Please reproduce, exactly as given, the lines running from the start of the data to the line containing "15:0 ペンタデカン酸", inclusive, and omit the pictures.

**Extracted records:**
____

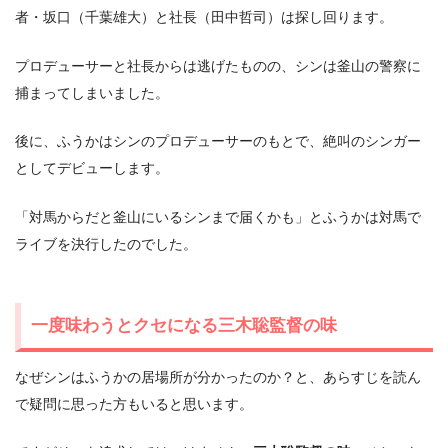
者・坂口（千葉雄大）と社長（田中哲司）は探し回ります。
プロデューサーと社長からは逃げたものの、シンは釜山の警察に
捕まってしまいました。
後に、ふうかはシンのプロデューサーのもとで、絶叫のシンガー
としてデビューします。
「対馬からだと釜山にいるシンまで届くかも」とふうかは対馬で
ライブを決行したのでした。
一度味わうとクセになる三木聡監督の味
なぜシンはふうかの居場所が分かったのか？と、あらすじを読ん
で疑問に思った方もいると思います。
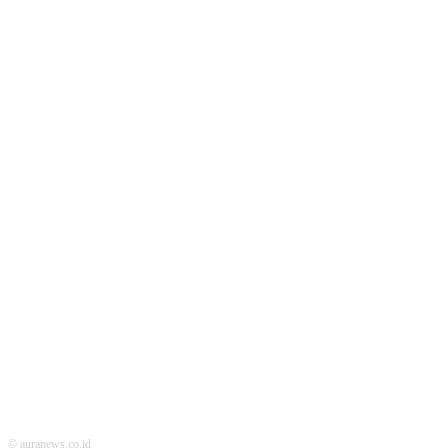
ABOUT US
FOLLOW US
© auranews.co.id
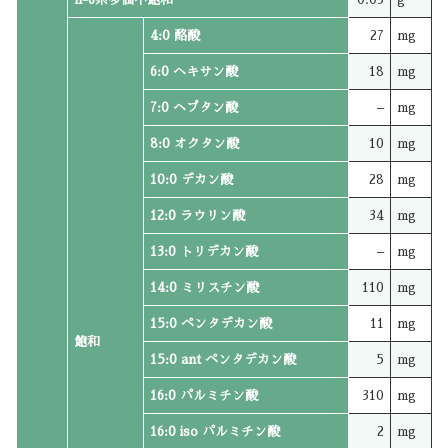
4:0 酪酸
27
mg
6:0 ヘキサン酸
18
mg
7:0 ヘプタン酸
–
mg
8:0 オクタン酸
10
mg
10:0 デカン酸
28
mg
12:0 ラウリン酸
34
mg
13:0 トリデカン酸
–
mg
14:0 ミリスチン酸
110
mg
15:0 ペンタデカン酸
11
mg
飽和
15:0 ant ペンタデカン酸
5
mg
16:0 パルミチン酸
310
mg
16:0 iso パルミチン酸
2
mg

____

**Final answer:**
者・坂口（千葉雄大）と社長（田中哲司）は探し回ります。
プロデューサーと社長からは逃げたものの、シンは釜山の警察に
捕まってしまいました。
後に、ふうかはシンのプロデューサーのもとで、絶叫のシンガー
としてデビューします。
「対馬からだと釜山にいるシンまで届くかも」とふうかは対馬で
ライブを決行したのでした。
一度味わうとクセになる三木聡監督の味
なぜシンはふうかの居場所が分かったのか？と、あらすじを読ん
で疑問に思った方もいると思います。
ABOUT US
FOLLOW US
© auranews.co.id
4:0 酪酸
27
mg
6:0 ヘキサン酸
18
mg
7:0 ヘプタン酸
–
mg
8:0 オクタン酸
10
mg
10:0 デカン酸
28
mg
12:0 ラウリン酸
34
mg
13:0 トリデカン酸
–
mg
14:0 ミリスチン酸
110
mg
15:0 ペンタデカン酸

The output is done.